Der Kontrollwahn in Unternehmen kann leicht abgeschafft werden!

Unternehmen stehen an historischen Wendepunkten. Die Besten der Besten sind schon da und geben alles, damit die Digitalisierung gelingt, Innovationen zügig umgesetzt werden, ihr Unternehmen erfolgreicher wird.

Was Unternehmen brauchen, ist eine neue Stimmung, eine Vorstellung, was geschehen könnte, wenn der überbordende Kontrollwahn eingedämmt und diese Haltung kultiviert wird:

  • Unser Unternehmen ist der Ort, an dem Höchstleistungen einfach geschehen.
  • Die Besten sind schon da, die alles bewirken können.
  • In unserem Unternehmen ist uns alles möglich.
  • Alle haben das beste und neueste Wissen und wollen etwas bewegen und anspruchsvoll wirken.
  • Die Ambition aller kann sich frei entfalten und wir können zum Höchstleistungszentrum, zum Start-up-Konzern, zum Champion werden.

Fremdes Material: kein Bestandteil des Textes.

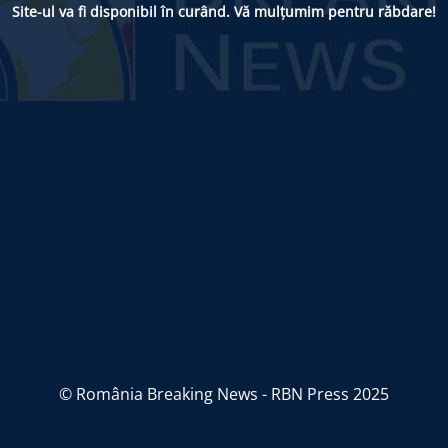
Site-ul va fi disponibil în curând. Vă mulțumim pentru răbdare!
© România Breaking News - RBN Press 2025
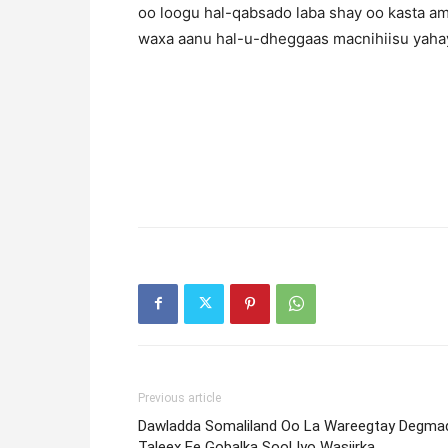
oo loogu hal-qabsado laba shay oo kasta ama
waxa aanu hal-u-dheggaas macnihiisu yah
Previous article
Dawladda Somaliland Oo La Wareegtay Degma
Taleex Ee Gobalka Sool Iyo Wasiirka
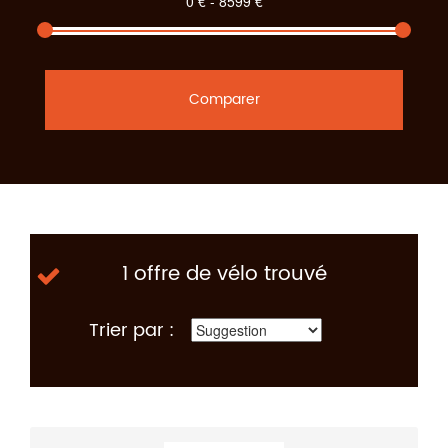
Comparer
1 offre de vélo trouvé
Trier par :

Der Kontrollwahn war nicht immer da, er ist nicht naturgegeben. Er ist neu und kann leicht abgeschafft werden. Problemlos. Dann können Unternehmen so werden, wie sie immer sein wollten: Höchstleistungszentren, Talentschmieden, Wachstumszellen, Weltmarktführer. Aus sich heraus. Wir nennen es Ambition Management.